Normalisation of marks will take care of different streams of examinations: V.T. Gopalan
CHENNAI: A Division Bench of the Madras High Court, hearing a batch of petitions against the abolition of common entrance test (CET) for admissions to professional courses this year, reserved its orders on Wednesday.
The Bench comprising Justices Prafulla Kumar Misra and J.A.K. Sampathkumar reserved the orders, after Additional Solicitor-General of India V.T. Gopalan submitted that normalisation of marks would take care of different streams of examinations in Tamil Nadu, and that the objective did not run counter to any Central legislation. Though the CET had been abolished, its objectives still remained, and the effect of the abolition was set off by the normalisation system.
Narrating the principles governing the process of Presidential assent, Mr. Gopalan said it was not an idle or empty formality. He said various departments and Ministries concerned with the issue were asked to assess the legislation before it was forwarded to the President for assent.
A State Government was not "denuded" of its power to make an enactment merely because there was a Central legislation in operation, he said. There was no impingement of any Central statute or dilution of the prescribed standards.
The Additional Solicitor-General said the earlier Division Bench orders were not applicable now, in view of the changed scenario, and said if need be the present Bench could refer the case to a Full Bench.
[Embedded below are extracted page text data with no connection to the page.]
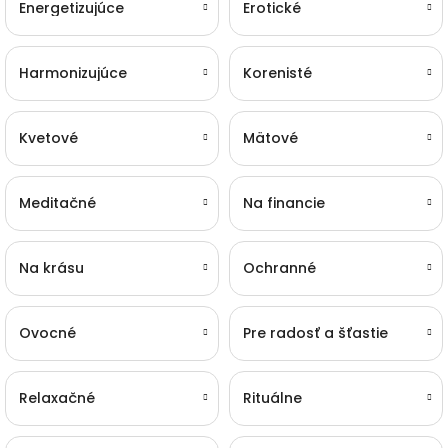
Energetizujúce
Erotické
Harmonizujúce
Korenisté
Kvetové
Mätové
Meditačné
Na financie
Na krásu
Ochranné
Ovocné
Pre radosť a šťastie
Relaxačné
Rituálne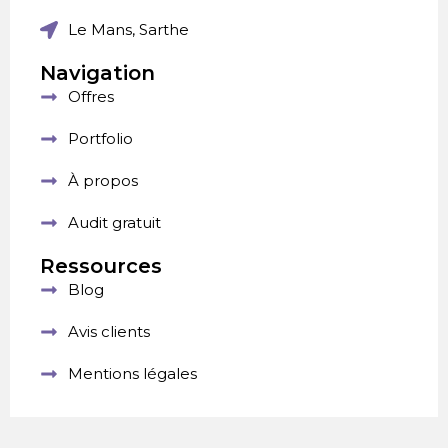
Le Mans, Sarthe
Navigation
Offres
Portfolio
À propos
Audit gratuit
Ressources
Blog
Avis clients
Mentions légales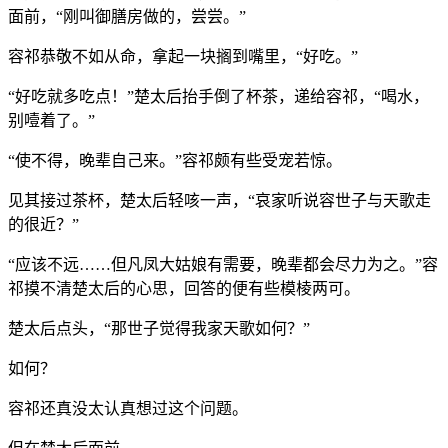
面前，“刚叫御膳房做的，尝尝。”
容祁恭敬不如从命，拿起一块搁到嘴里，“好吃。”
“好吃就多吃点！”楚太后抬手倒了杯茶，递给容祁，“喝水，
别噎着了。”
“使不得，晚辈自己来。”容祁颇有些受宠若惊。
见其接过茶杯，楚太后轻咳一声，“哀家听说容世子与天歌走
的很近？”
“应该不远……但凡凤大姑娘有需要，晚辈都会尽力为之。”容
祁摸不清楚太后的心思，回答的便有些模棱两可。
楚太后点头，“那世子觉得我家天歌如何？”
如何？
容祁还真没太认真想过这个问题。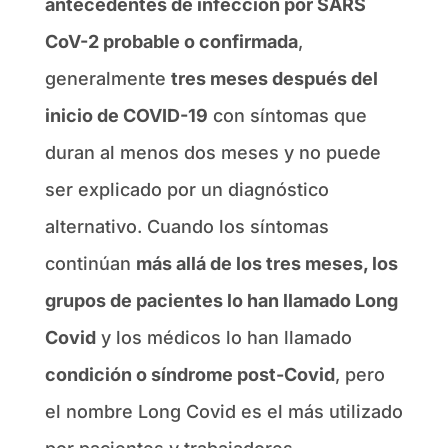
antecedentes de infección por SARS
CoV-2 probable o confirmada
,
generalmente
tres meses después del
inicio de COVID-19
con síntomas que
duran al menos dos meses y no puede
ser explicado por un diagnóstico
alternativo. Cuando los síntomas
continúan
más allá de los tres meses, los
grupos de pacientes lo han llamado Long
Covid
y los médicos lo han llamado
condición o síndrome post-Covid
, pero
el nombre Long Covid es el más utilizado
Earlier, Ravi Varma Kumar, senior counsel for the Pattali Makkal Katchi, said this year, students had been informed all along that there would be no CET. To go back on the assurance at this stage, and asking them to write a CET would be unfair, he said, adding that the normalisation scheme should get a chance to prove itself. The Tamil Nadu Admission in Professional Educational Institutions Act 2006 was brought forth under compelling situations, as was evident from the fact that successive Governments tried to do away with the CET, he contended.